▶ **YOUR INSTRUCTIONS**:
None of the pictures should be copied, though every line of the listing must be printed exactly.

▶ **RECORD SET**:
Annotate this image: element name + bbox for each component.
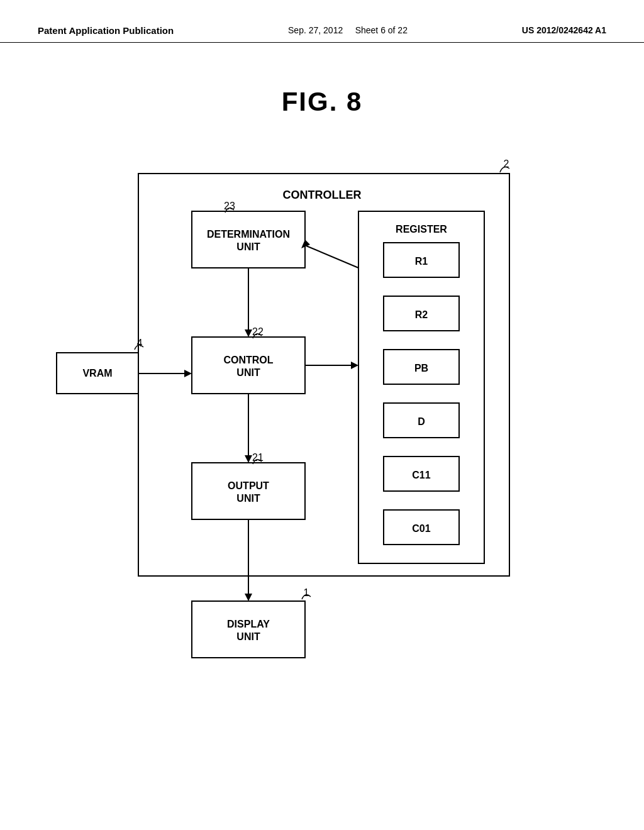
svg-marker-14 [245, 329, 252, 337]
control-unit-label-line1: CONTROL [223, 355, 273, 365]
register-label: REGISTER [396, 224, 447, 235]
label-4: 4 [137, 338, 143, 348]
output-unit-label-line2: UNIT [236, 493, 260, 504]
header-publication-label: Patent Application Publication [38, 25, 174, 36]
header-date-sheet: Sep. 27, 2012 Sheet 6 of 22 [288, 25, 408, 35]
header-sheet: Sheet 6 of 22 [355, 25, 408, 35]
r1-label: R1 [415, 256, 428, 267]
header-date: Sep. 27, 2012 [288, 25, 343, 35]
controller-label: CONTROLLER [283, 189, 362, 201]
determination-unit-label-line1: DETERMINATION [207, 229, 290, 240]
svg-marker-20 [184, 370, 192, 377]
display-unit-label-line2: UNIT [236, 631, 260, 642]
control-unit-label-line2: UNIT [236, 367, 260, 378]
svg-marker-24 [351, 362, 358, 369]
svg-marker-16 [245, 455, 252, 463]
header-patent-number: US 2012/0242642 A1 [522, 25, 606, 35]
output-unit-label-line1: OUTPUT [228, 480, 269, 491]
vram-label: VRAM [82, 368, 112, 379]
figure-title: FIG. 8 [0, 87, 644, 117]
svg-rect-0 [138, 174, 509, 576]
c01-label: C01 [412, 523, 430, 534]
c11-label: C11 [412, 470, 430, 480]
determination-unit-label-line2: UNIT [236, 241, 260, 252]
header: Patent Application Publication Sep. 27, … [0, 0, 644, 43]
diagram: 2 CONTROLLER DETERMINATION UNIT 23 CONTR… [0, 142, 644, 708]
display-unit-label-line1: DISPLAY [227, 619, 270, 629]
svg-line-21 [306, 246, 358, 268]
label-1: 1 [304, 587, 309, 598]
pb-label: PB [414, 363, 428, 374]
page: Patent Application Publication Sep. 27, … [0, 0, 644, 830]
d-label: D [418, 416, 425, 427]
r2-label: R2 [415, 309, 428, 320]
svg-marker-18 [245, 594, 252, 601]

▶ **EXERCISE RESULT**:
Annotate this image: element name + bbox for each component.
svg-marker-14 [245, 329, 252, 337]
control-unit-label-line1: CONTROL [223, 355, 273, 365]
register-label: REGISTER [396, 224, 447, 235]
label-4: 4 [137, 338, 143, 348]
output-unit-label-line2: UNIT [236, 493, 260, 504]
header-publication-label: Patent Application Publication [38, 25, 174, 36]
header-date-sheet: Sep. 27, 2012 Sheet 6 of 22 [288, 25, 408, 35]
header-sheet: Sheet 6 of 22 [355, 25, 408, 35]
r1-label: R1 [415, 256, 428, 267]
header-date: Sep. 27, 2012 [288, 25, 343, 35]
controller-label: CONTROLLER [283, 189, 362, 201]
determination-unit-label-line1: DETERMINATION [207, 229, 290, 240]
svg-marker-20 [184, 370, 192, 377]
display-unit-label-line2: UNIT [236, 631, 260, 642]
control-unit-label-line2: UNIT [236, 367, 260, 378]
svg-marker-24 [351, 362, 358, 369]
svg-marker-16 [245, 455, 252, 463]
header-patent-number: US 2012/0242642 A1 [522, 25, 606, 35]
output-unit-label-line1: OUTPUT [228, 480, 269, 491]
vram-label: VRAM [82, 368, 112, 379]
figure-title: FIG. 8 [0, 87, 644, 117]
svg-rect-0 [138, 174, 509, 576]
c01-label: C01 [412, 523, 430, 534]
c11-label: C11 [412, 470, 430, 480]
determination-unit-label-line2: UNIT [236, 241, 260, 252]
header: Patent Application Publication Sep. 27, … [0, 0, 644, 43]
diagram: 2 CONTROLLER DETERMINATION UNIT 23 CONTR… [0, 142, 644, 708]
display-unit-label-line1: DISPLAY [227, 619, 270, 629]
svg-line-21 [306, 246, 358, 268]
label-1: 1 [304, 587, 309, 598]
pb-label: PB [414, 363, 428, 374]
page: Patent Application Publication Sep. 27, … [0, 0, 644, 830]
d-label: D [418, 416, 425, 427]
r2-label: R2 [415, 309, 428, 320]
svg-marker-18 [245, 594, 252, 601]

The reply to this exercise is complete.